Normally, flying in an airplane is a horrible, brain-destroying experience that makes me feel like several hours of my life have been stolen from me. However, on the flight back from Wyoming (which left from Denver, because Denver is apparently next to Wyoming), I amused myself by watching the interaction between the three bro-ish fellows in the row in front of me and the girl who was in the row in front of them.
Say whatever you want about bros, but they are often a very handsome lot, and this trio was particularly good-looking. As I gleaned from their conversation, they were headed back from a bachelor party. This was particularly fortuitous, because they all mapped perfectly onto characters from the Hangover franchise. There was a tall, blonde, aloof Bradley Cooper type, and a medium-sized blue-eyed sober-minded Justin Bartha type, and a weedy, awkward, socially inept, Zach Galifanakis type.
I started watching them when Justin offered to buy a drink for the girl in front of them, who was wearing a green hoodie and high-waisted cutoffs and, honestly, looked about sixteen years old. As far as I can tell, she was dismayed because Southwest only takes credit cards, and she didn’t have one. She was a little reluctant to take his money, but I think he used some sort of drink ticket, and for some reason (probably because it wasn’t freely fungible for money and as such didn’t feel as crass) that was more acceptable to her.
After that, the girl and the three guys struck up a long conversation. She talked about how she rides horses on her parents’ farm, and how her horse had recently foaled, and they talked about their weekend (she was very impressed that Bradley had bought a $500 ticket just so he could spend 36 hours partying with his friend Justin).
I was fascinated by the encounter, because she was obviously very young looking, and these guys, although handsome, were three very dissipate thirty plus year olds (all of whom consumed multiple drinks during our two-hour Sunday evening flight). It was interesting to watch the mating calls of people who are roughly my age but not from my hipster-leaning social group.
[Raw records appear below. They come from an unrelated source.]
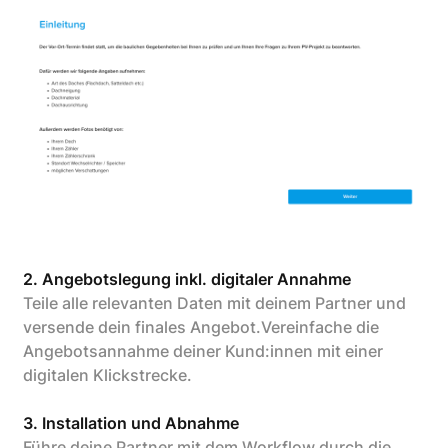
2. Angebotslegung inkl. digitaler Annahme
Teile alle relevanten Daten mit deinem Partner und
versende dein finales Angebot.Vereinfache die
Angebotsannahme deiner Kund:innen mit einer
digitalen Klickstrecke.
3. Installation und Abnahme
Führe deine Partner mit dem Workflow durch die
I’ve always been somewhat partial to the bro-types, because there’s something a bit refreshing about their confidence. For instance, hipsters don’t really flirt, because flirting means being comfortable with ambiguity: when you flirt, you have to accept that neither you nor the other person is being exactly clear about where things will go or what your intentions are.
And there’s something very open about the bros. They have enthusiasm. For instance, when she was talking about her horses, they seemed really into it. It’s obviously a sort of display–they’re trying to appear friendly and charming–but it’s a display that doesn’t contain irony or subtextual posturing. For instance, they started teasing the girl about the names of her horses–the horses had really human names, like Anna or Jim–it didn’t sound like they thought they were better than her, or like they were trying to score points.
So I was like, wow, have I been wrong about the bros this whole time? Are they a gentle, charming people?
But then the girl got up to go to the bathroom and, while she was gone, Zach leaned over and, in a low, smarmy tone of voice, said something like, “Hey, I bet she’d really be stoked if you offered to show her around San Francisco. Tell her to come up. Hell, why don’t we all ride horses together. We could all ride horses on the beach,” and then he made the fist-punching gesture, that functions as the universal symbol for ‘Let’s tap that’ and they went through a round of sniggering.
At that point I was all like Ahah! They’re exactly what I thought!
But then they came back, and she started showing her pictures of her foal, and they oohed and ahhed over it and seemed so genuinely touched that I was like, huh, I don’t know, maybe this enthusiasm isn’t what’s being faked…maybe it’s the smarminess that was fake….
After the flight ended, I watched to see if there are any further developments, but the girl went off to baggage claim and the bros immediately headed to the airport bar to see what was going on with the Warriors game. What I’d interpreted (and what one of the men had explicitly described) as sexual predation was, really, probably nothing more than an airplane flirtation.
In the end, I think this story probably reveals more about my own tendency to try to fit a narrative onto things. Because what I saw, ultimately, was four tired people who were crammed into a plane together and engaged in an hour or so of conversation that was, undoubtedly, enlivened by a mutual attraction. And, as in all conversations, there was an element of performance (would they have been interested in her horses if she hadn’t been so pretty? Would she have shown the horses to them if they hadn’t been so handsome?) but there was also an element of human connection–displays of emotion that, although partially a result of sexual attraction, were also genuinely felt.
And yes, when the girl was gone, the guys did feel the need to paper over the things they’d said and done by attributing them to an explicit sexual motivation, but, ultimately, that seems more a matter of socialization than of character. Like me, they act differently around people they’re attracted to. But, unlike me, they exist in a social system where certain behaviors are only acceptable in the context of sexual attraction. In this case, I’m left wondering if bros flirt not so much to get with women, but because flirtation is one of the only contexts in which they’re allowed to be enthusiast over non-masculine things.